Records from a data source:
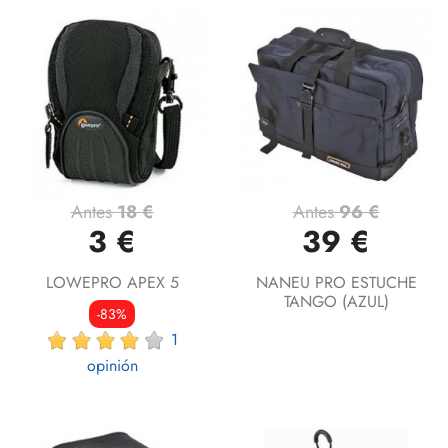
Antes
18 €
Antes
96 €
3 €
39 €
LOWEPRO APEX 5
NANEU PRO ESTUCHE
TANGO (AZUL)
-83%
1
opinión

[EXERCISE OBJECTIVE]
Every record above, copied exactly and without a single picture, makes up the answer.

[PROBLEM SOLUTION]
Antes
18 €
Antes
96 €
3 €
39 €
LOWEPRO APEX 5
NANEU PRO ESTUCHE
TANGO (AZUL)
-83%
1
opinión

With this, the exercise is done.